Depois foi a vez dos filhotes de águia; eles nasceram às dezenas e, com o seu movimento, antes que algo pudesse ser feito para impedi-los, lançaram no chão a tina que lhes servia de abrigo. O homem, ao ver isto na manhã seguinte não conteve o espanto. Munido de vassoura para varrer a sujeira e de um cesto para colher os ovos, preparou-se para entrar no galinheiro, mas qual não foi o seu susto ao ver uma águia se aproximando. Ela vinha em fúria em sua direção e o teria seriamente ferido se ele não tivesse fugido para outro canto e se abrigado.
Trazia firme em seu bico uma bolsa com alça e foi recebida com toda admiração e respeito pelos donos da casa. Um a um foram colocados os filhotinhos dentro da bolsa e a águia partiu feliz e satisfeita com a sua magnífica ideia que deu certo em todos os sentidos.
- O que iremos fazer quando esgotarem-se os pedacinhos da casca do nosso ovo? Eles já estão no final! – disse preocupada uma das galinhas.

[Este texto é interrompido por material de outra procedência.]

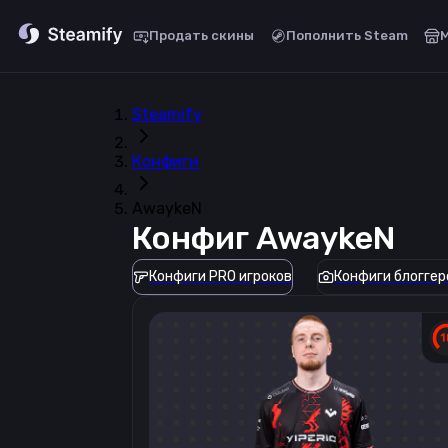
Продать скины
Пополнить Steam
Steamify
Конфиги
AwaykeN
Конфиг
AwaykeN
Конфиги PRO игроков
Конфиги блоггер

- É melhor que não nos preocupemos. Por que não confiar na providência da dona águia? É certo que virá outras vezes – disse a veneranda.
- Ela já conseguiu o que queria; por que voltaria outras vezes?
- Não existe apenas uma águia no mundo. Não se esqueça disso. É a
forma que encontraram de terem a são e salvos os seus filhotes com tantos predadores andando a solta.
E parecia certa a veneranda. Passados alguns dias a mesma cena se repetiu e outro ovo foi visto e resgatado de cima do galinheiro. Quanto ao proprietário, nunca descobriu o que de fato ocorria, pois a águia o vigiava e atacava no momento certo, impedindo que penetrasse no galinheiro até que fossem todos os filhotes recolhidos e postos em segurança pelo bico da mãe zeladora e atenciosa. Não faltaram ovos, não houve perdas de vidas, tampouco de freguesia; tudo por um entendimento, colaboração e empenho que fazem toda e qualquer história ter um final feliz.